Japan’s economy faced contraction in the first quarter, driven by weakened consumption and external demand, posing a fresh challenge for policymakers amidst the central bank’s endeavor to steer interest rates from near-zero levels.
Preliminary data on gross domestic product (GDP) released by the Cabinet Office on Thursday indicated a 2.0% annualized decline in Japan’s economy from January to March compared to the previous quarter, surpassing economists’ expectations of a 1.5% drop. Revised figures revealed minimal GDP growth in the fourth quarter.
This translates to a quarterly contraction of 0.5%, exceeding economists’ projected 0.4% decline. Notably, private consumption, constituting over half of Japan’s economy, experienced a 0.7% decrease, surpassing the forecasted 0.2% drop. This marks the fourth consecutive quarter of decline, the longest streak since 2009.
Yoshimasa Maruyama, chief market economist at SMBC Nikko Securities, commented,
“Japan’s economy hit the bottom in the first quarter,” anticipating a rebound in the following quarter fueled by rising wages, though uncertainties persist regarding service consumption.

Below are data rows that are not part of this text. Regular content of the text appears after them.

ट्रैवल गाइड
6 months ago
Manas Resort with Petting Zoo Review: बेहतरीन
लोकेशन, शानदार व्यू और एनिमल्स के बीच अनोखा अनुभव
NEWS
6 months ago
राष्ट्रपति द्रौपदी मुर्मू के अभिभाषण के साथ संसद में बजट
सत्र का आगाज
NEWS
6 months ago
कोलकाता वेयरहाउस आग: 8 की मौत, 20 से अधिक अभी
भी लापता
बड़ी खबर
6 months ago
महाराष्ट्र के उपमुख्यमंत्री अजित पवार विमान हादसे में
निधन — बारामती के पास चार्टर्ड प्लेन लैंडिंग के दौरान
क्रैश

Despite robust corporate earnings, capital spending, a significant driver of private demand, declined by 0.8% in the first quarter, slightly more than the anticipated 0.7% decrease.
Additionally, external demand, reflected in exports minus imports, detracted 0.3 percentage points from first-quarter GDP estimates.
Policymakers are pinning hopes on increasing wages and income tax cuts scheduled for June to invigorate sluggish consumption.
Furthermore, the anticipated fade-out of the growth drag resulting from the Noto area earthquake earlier this year and the suspension of operations at Toyota’s Daihatsu unit may provide relief.
Nevertheless, the yen’s sharp depreciation to levels last observed in 1990 has raised concerns about high living costs, putting pressure on consumption.
While the Bank of Japan (BOJ) raised interest rates in March for the first time since 2007, marking a significant departure from negative rates, the central bank is expected to proceed cautiously in easing monetary conditions, given the delicate state of the economy.